# What You'll Need:
→ Dry ingredients
01 - 2 cups all-purpose flour
02 - 1 teaspoon baking soda
03 - 1/2 teaspoon salt
→ Wet ingredients
04 - 3 medium ripe bananas, mashed
05 - 2/3 cup granulated sugar
06 - 1/2 cup vegetable oil or 1/2 cup melted unsalted butter
07 - 2 large eggs
08 - 1 teaspoon pure vanilla extract
→ Matcha swirl
09 - 1 1/2 tablespoons culinary-grade matcha powder
10 - 2 tablespoons milk (dairy or non-dairy)
# Directions:
01 - Preheat oven to 350°F. Grease a 9x5-inch loaf pan or line it with parchment paper and set aside.
02 - In a medium bowl, whisk together the all-purpose flour, baking soda, and salt until evenly combined.
03 - In a large bowl, mash the ripe bananas and whisk in the granulated sugar, oil or melted butter, eggs, and vanilla until smooth and homogeneous.

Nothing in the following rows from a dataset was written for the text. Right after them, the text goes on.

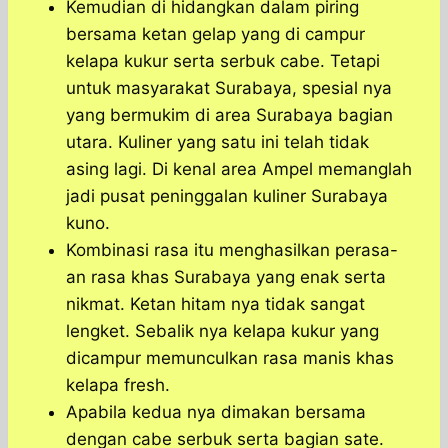
Kemudian di hidangkan dalam piring
bersama ketan gelap yang di campur
kelapa kukur serta serbuk cabe. Tetapi
untuk masyarakat Surabaya, spesial nya
yang bermukim di area Surabaya bagian
utara. Kuliner yang satu ini telah tidak
asing lagi. Di kenal area Ampel memanglah
jadi pusat peninggalan kuliner Surabaya
kuno.
Kombinasi rasa itu menghasilkan perasa-
an rasa khas Surabaya yang enak serta
nikmat. Ketan hitam nya tidak sangat
lengket. Sebalik nya kelapa kukur yang
dicampur memunculkan rasa manis khas
kelapa fresh.
Apabila kedua nya dimakan bersama
dengan cabe serbuk serta bagian sate.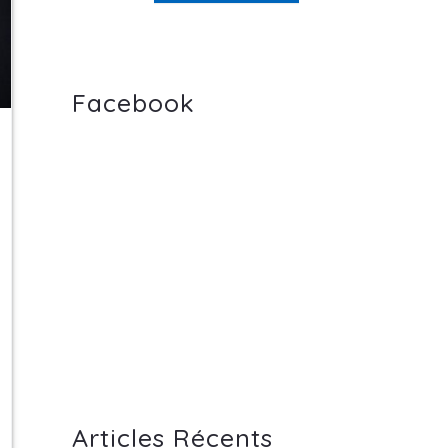
Facebook
Articles Récents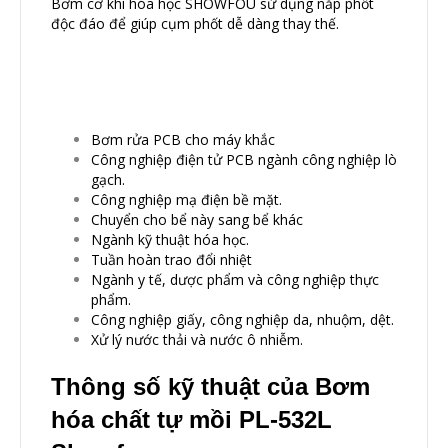
Bơm cơ khí hóa học SHOWFOU sử dụng nắp phốt
độc đáo để giúp cụm phốt dễ dàng thay thế.
Bơm rửa PCB cho máy khắc
Công nghiệp điện tử PCB ngành công nghiệp lò
gạch.
Công nghiệp mạ điện bề mặt.
Chuyển cho bể này sang bể khác
Ngành kỹ thuật hóa học.
Tuần hoàn trao đổi nhiệt
Ngành y tế, dược phẩm và công nghiệp thực
phẩm.
Công nghiệp giấy, công nghiệp da, nhuộm, dệt.
Xử lý nước thải và nước ô nhiễm.
Thông số kỹ thuật của Bơm
hóa chất tự mồi PL-532L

04 - Add the dry mixture to the wet mixture and gently fold with a spatula until just combined; avoid overmixing to preserve tenderness.
05 - Spoon approximately 1 cup of the plain banana batter into a small bowl, add the matcha powder and milk, and stir until the matcha is fully dispersed and the batter is uniformly green.
06 - Spoon half of the plain banana batter into the prepared pan, dollop half of the matcha batter on top, then repeat with the remaining plain and matcha batters.
07 - Use a butter knife or skewer to gently swirl the two batters to form a marbled pattern, working briefly to maintain distinct veins of matcha.
08 - Bake for 50 to 60 minutes, or until a toothpick inserted into the center comes out clean or with a few moist crumbs attached; rotate the pan halfway through baking if your oven heats unevenly.
09 - Let the loaf cool in the pan for 10 minutes, then transfer to a wire rack to cool completely before slicing to ensure clean cuts and set crumb.